As a curator, Mr. Driskell’s famous exhibition “Two Centuries of Black American Art: 1750–1950,” which opened at the Los Angeles County Museum of Art in 1976, is now considered one of the most important surveys of African-American art. By framing the exhibit through a historical lens, he provided irrefutable proof to white-led American art institutions that black artists had made significant contributions to American art history and signaled an end to their being ignored.

He began a distinguished teaching career at Talladega College in 1955. He also taught at Howard and Fisk universities before joining the faculty at the University of Maryland in 1977.

One of his students at Howard University was Dr. Levy M. Armwood Jr., the longtime pastor and minister of music at Ebenezer Baptist Church in Richmond. When Dr. Armwood died earlier this year, Mr. Driskell offered reflections during the Feb. 22 funeral at the Jackson Ward church.

“He was a great pioneer, quite a fine gentleman and learned in the art world,” Dr. Lindley T. Smith, a Richmond ophthalmologist and art collector who was the founding president of the former Friends of African and African-American Art at the Virginia Museum of Fine Arts, told the Free Press.

Dr. Smith said Mr. Driskell came to Richmond and spoke to the group several times. He said he traveled to Maryland to meet with Mr. Driskell, an avid art collector. His holdings included major pieces by Alma Thomas, James Van Der Zee, Norman Lewis, Sam Gilliam, William T. Wil- liams and many others. The collection was the subject of an exhibition at the Newark Museum of Art in New Jersey in 2001.

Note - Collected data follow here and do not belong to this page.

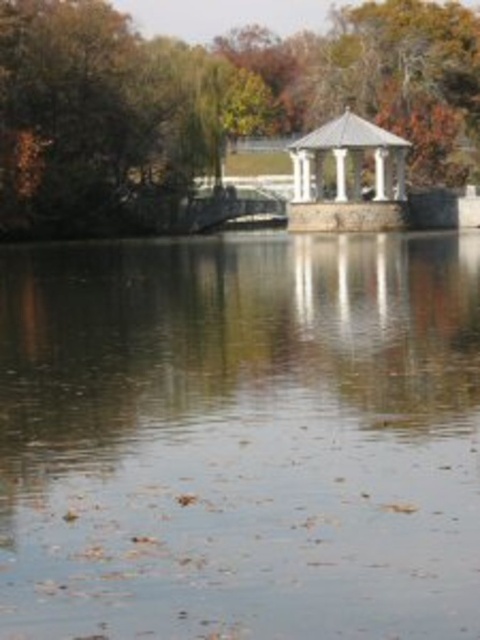 Is clear water at center thinner than white stone gazebo at center?

Incorrect, clear water at center's width is not less than white stone gazebo at center's.

Does clear water at center come in front of white stone gazebo at center?

Yes, it is in front of white stone gazebo at center.

Which is in front, point (165, 419) or point (404, 196)?

Point (165, 419)

Find the location of a particular element. The image size is (480, 640). clear water at center is located at coordinates click(240, 436).

Between clear water at center and green leafy tree at upper left, which one appears on the right side from the viewer's perspective?

From the viewer's perspective, green leafy tree at upper left appears more on the right side.

Does clear water at center appear on the left side of green leafy tree at upper left?

Indeed, clear water at center is positioned on the left side of green leafy tree at upper left.

Identify the location of clear water at center. (240, 436).

Where is `green leafy tree at upper left`? green leafy tree at upper left is located at coordinates (204, 102).

Is green leafy tree at upper left smaller than white stone gazebo at center?

Incorrect, green leafy tree at upper left is not smaller in size than white stone gazebo at center.

The image size is (480, 640). What do you see at coordinates (204, 102) in the screenshot?
I see `green leafy tree at upper left` at bounding box center [204, 102].

Where is `green leafy tree at upper left`? green leafy tree at upper left is located at coordinates (204, 102). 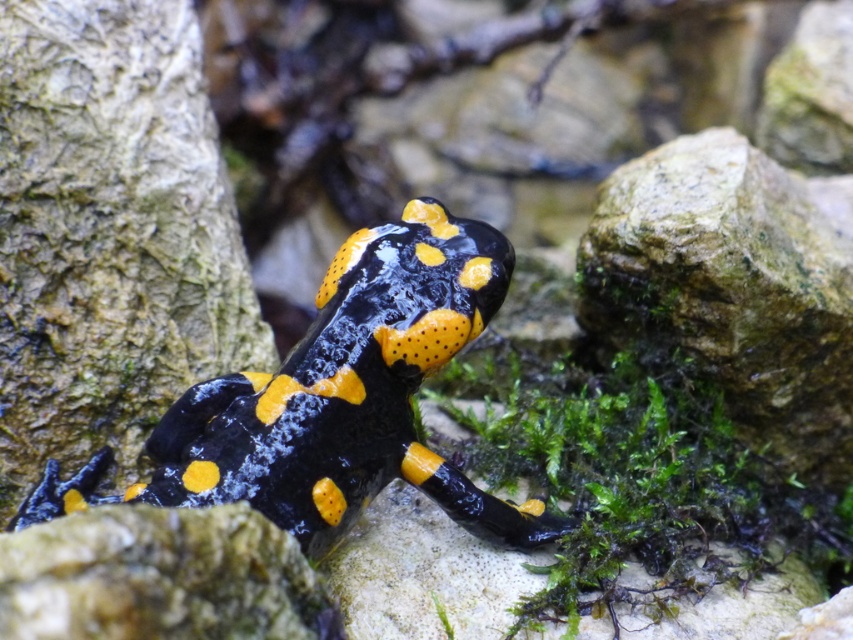 Question: Which object is farther from the camera taking this photo?

Choices:
 (A) black matte salamander at center
 (B) green mossy rock at center right
 (C) smooth rock at lower center

Answer: (B)

Question: Considering the real-world distances, which object is farthest from the black matte salamander at center?

Choices:
 (A) green mossy rock at center right
 (B) smooth rock at lower center

Answer: (A)

Question: Among these points, which one is farthest from the camera?

Choices:
 (A) tap(338, 612)
 (B) tap(465, 280)

Answer: (B)

Question: Does black matte salamander at center have a larger size compared to smooth rock at lower center?

Choices:
 (A) yes
 (B) no

Answer: (A)

Question: Is black matte salamander at center smaller than smooth rock at lower center?

Choices:
 (A) no
 (B) yes

Answer: (A)

Question: Can you confirm if green mossy rock at center right is positioned to the right of smooth rock at lower center?

Choices:
 (A) no
 (B) yes

Answer: (B) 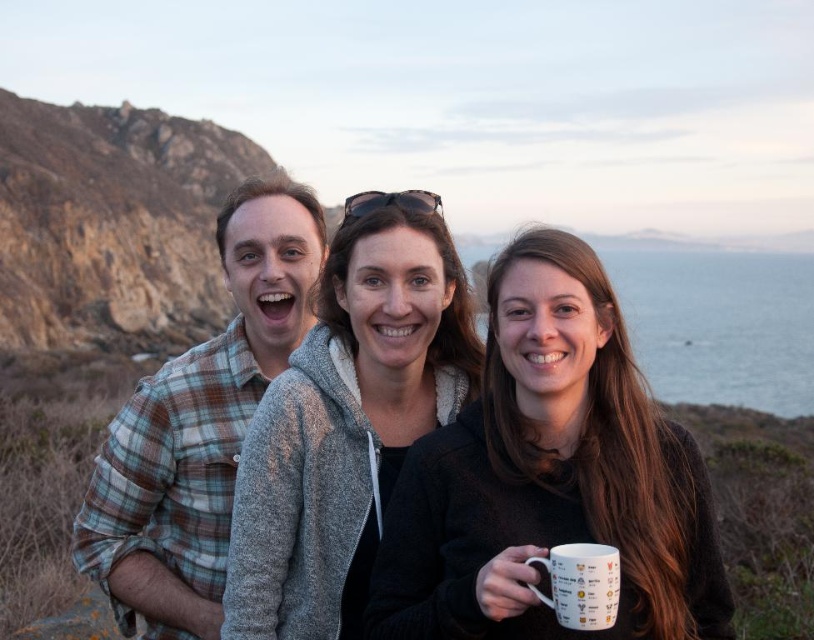 Consider the image. You are standing at the position of the plaid flannel shirt at left and want to throw a small ball to someone holding the white ceramic mug at lower right. Considering the distance between them, is it feasible to make the throw without the ball dropping into the water behind the mug?

→ The plaid flannel shirt at left is 15.52 meters away from the white ceramic mug at lower right. Since the distance is quite far, the ball might drop into the water behind the mug unless thrown accurately. It is possible but requires a strong and precise throw.

You are a photographer positioned at point (550,476) and want to capture the white glossy mug at center. Which direction should you move to get a better view of the rugged cliffs in the background?

Move away from the white glossy mug at center towards the background to get a better view of the rugged cliffs. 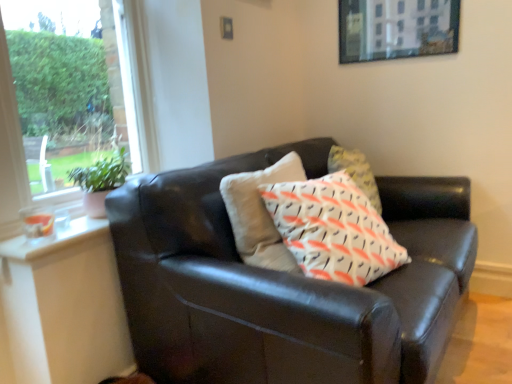 Question: Would you say matte black couch at center is part of clear glass window at upper left's contents?

Choices:
 (A) no
 (B) yes

Answer: (A)

Question: From the image's perspective, is clear glass window at upper left on matte black couch at center?

Choices:
 (A) no
 (B) yes

Answer: (B)

Question: Does clear glass window at upper left have a greater height compared to matte black couch at center?

Choices:
 (A) yes
 (B) no

Answer: (B)

Question: From a real-world perspective, is clear glass window at upper left physically below matte black couch at center?

Choices:
 (A) yes
 (B) no

Answer: (B)

Question: Is clear glass window at upper left outside matte black couch at center?

Choices:
 (A) yes
 (B) no

Answer: (A)

Question: From the image's perspective, does clear glass window at upper left appear lower than matte black couch at center?

Choices:
 (A) yes
 (B) no

Answer: (B)

Question: From a real-world perspective, is matte black couch at center on metallic silver picture frame at upper center?

Choices:
 (A) yes
 (B) no

Answer: (B)

Question: Can you confirm if matte black couch at center is positioned to the left of metallic silver picture frame at upper center?

Choices:
 (A) yes
 (B) no

Answer: (A)

Question: Is matte black couch at center smaller than metallic silver picture frame at upper center?

Choices:
 (A) no
 (B) yes

Answer: (A)

Question: Is matte black couch at center further to the viewer compared to metallic silver picture frame at upper center?

Choices:
 (A) no
 (B) yes

Answer: (A)

Question: Is metallic silver picture frame at upper center completely or partially inside matte black couch at center?

Choices:
 (A) no
 (B) yes

Answer: (A)

Question: From a real-world perspective, is matte black couch at center physically below metallic silver picture frame at upper center?

Choices:
 (A) no
 (B) yes

Answer: (B)

Question: Considering the relative sizes of metallic silver picture frame at upper center and matte black couch at center in the image provided, is metallic silver picture frame at upper center smaller than matte black couch at center?

Choices:
 (A) yes
 (B) no

Answer: (A) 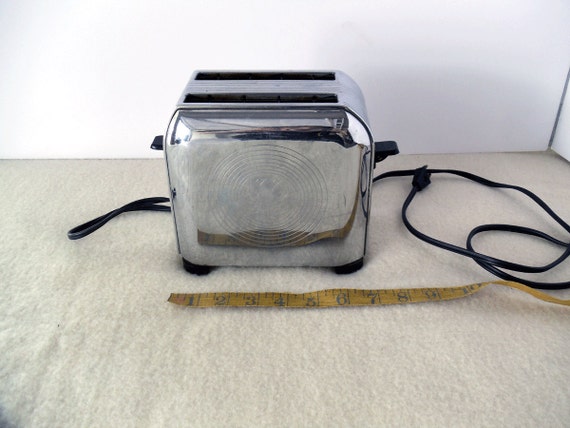 Locate an element on the screen. button on toaster is located at coordinates (388, 146), (157, 143). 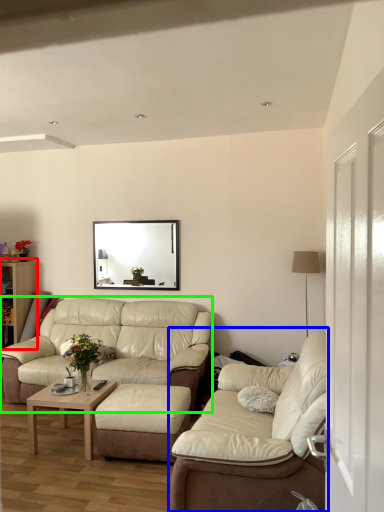 Question: Considering the real-world distances, which object is closest to dresser (highlighted by a red box)? studio couch (highlighted by a blue box) or studio couch (highlighted by a green box).

Choices:
 (A) studio couch
 (B) studio couch

Answer: (B) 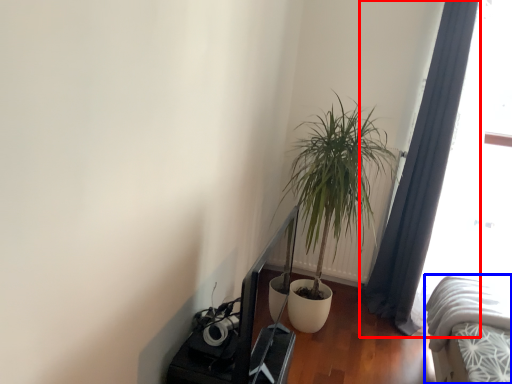 Question: Which object appears closest to the camera in this image, curtain (highlighted by a red box) or bed (highlighted by a blue box)?

Choices:
 (A) curtain
 (B) bed

Answer: (B) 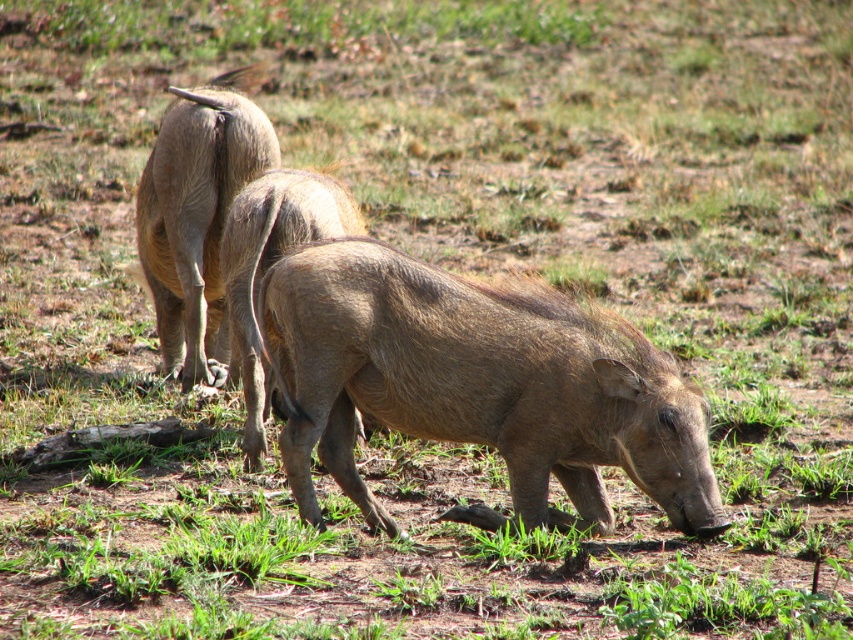 Question: Which point is closer to the camera?

Choices:
 (A) brown rough skin at center
 (B) brown textured pig at center

Answer: (B)

Question: Which of these objects is positioned closest to the brown textured pig at center?

Choices:
 (A) brown rough skin at center
 (B) brown rough skin at upper left

Answer: (A)

Question: Which of the following is the farthest from the observer?

Choices:
 (A) (204, 356)
 (B) (323, 204)

Answer: (A)

Question: Is brown textured pig at center above brown rough skin at upper left?

Choices:
 (A) yes
 (B) no

Answer: (B)

Question: Is brown rough skin at upper left positioned behind brown rough skin at center?

Choices:
 (A) no
 (B) yes

Answer: (B)

Question: In this image, where is brown textured pig at center located relative to brown rough skin at center?

Choices:
 (A) right
 (B) left

Answer: (A) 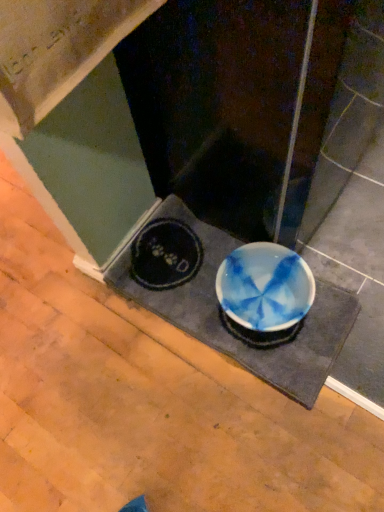 Find the location of `free space to the left of blue glossy bowl at center`. free space to the left of blue glossy bowl at center is located at coordinates (77, 352). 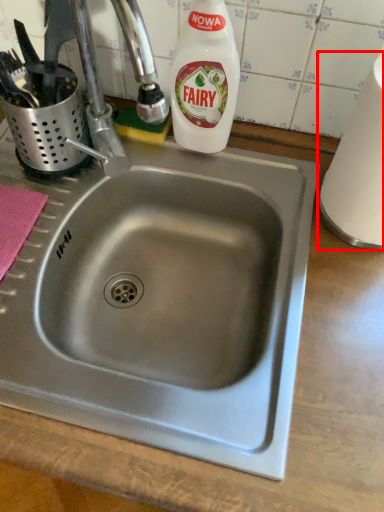 Question: From the image, what is the correct spatial relationship of paper towel (annotated by the red box) in relation to cleaning product?

Choices:
 (A) right
 (B) left

Answer: (A) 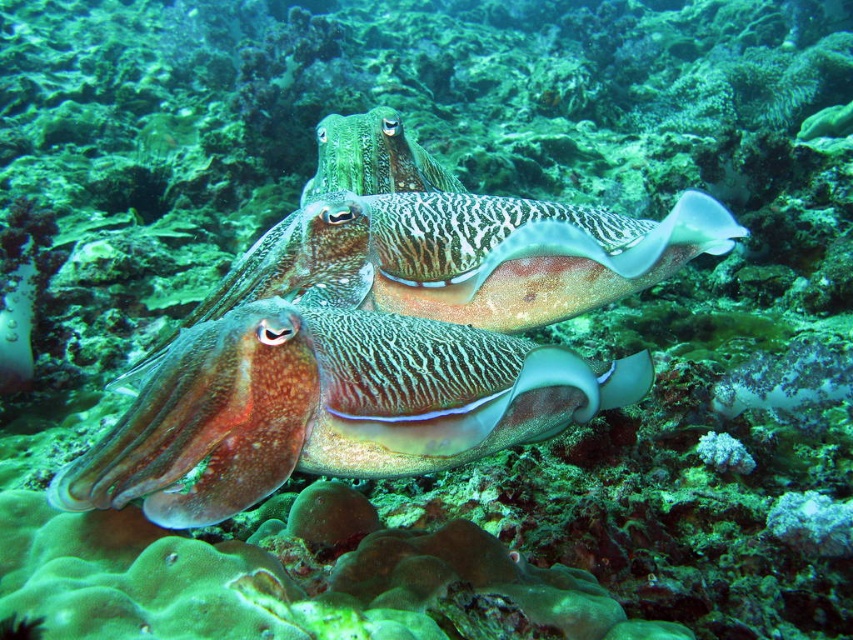 In the scene shown: Between smooth brown squid at center and green textured squid at center, which one has more height?

With more height is green textured squid at center.

Which of these two, smooth brown squid at center or green textured squid at center, stands shorter?

smooth brown squid at center

This screenshot has height=640, width=853. In order to click on smooth brown squid at center in this screenshot , I will do `click(329, 406)`. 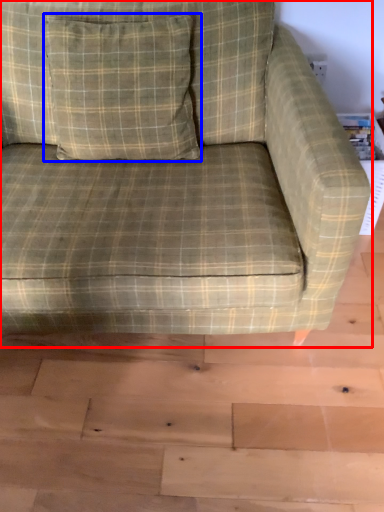 Question: Which object is closer to the camera taking this photo, studio couch (highlighted by a red box) or throw pillow (highlighted by a blue box)?

Choices:
 (A) studio couch
 (B) throw pillow

Answer: (A) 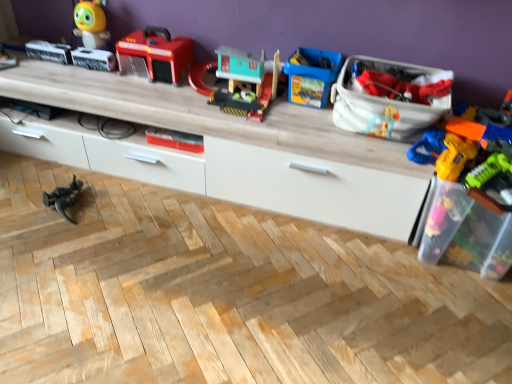 The height and width of the screenshot is (384, 512). I want to click on free area in between matte plastic fire truck at upper center, which is the 5th toy from right to left, and matte plastic toy house at center, which is the 3th toy in right-to-left order, so click(x=156, y=89).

“He told this great story about walking along in Denmark when he saw a hand-drawn portrait in the window of an antique shop,” Dr. Smith said. “He bought it for maybe $2, and it turned out to be a $20 million portrait done by Rembrandt,” Dr. Smith laughed. “That comes from knowledge. He knew what he was looking at.”

A 2002 article about Mr. Driskell estimated the value of the Rembrandt piece at $100,000.

Highly regarded for his scholarship and knowledge of art, he advised other collectors interested in the work of African-American artists. He began advising actor Bill Cosby about art in 1976, with Mr. Cosby building a collection of more than 100 works through the years.

As an artist, Mr. Driskell was inspired by the trees around his Falmouth, Maine, cabin home and incorporated them as a feature in his work.

Mr. Driskell is survived by his wife, Thelma, and two daughters, Daviryne and Daphne.

A spokeswoman for the Driskell Center said services are not planned at this time because of concerns about the coronavirus.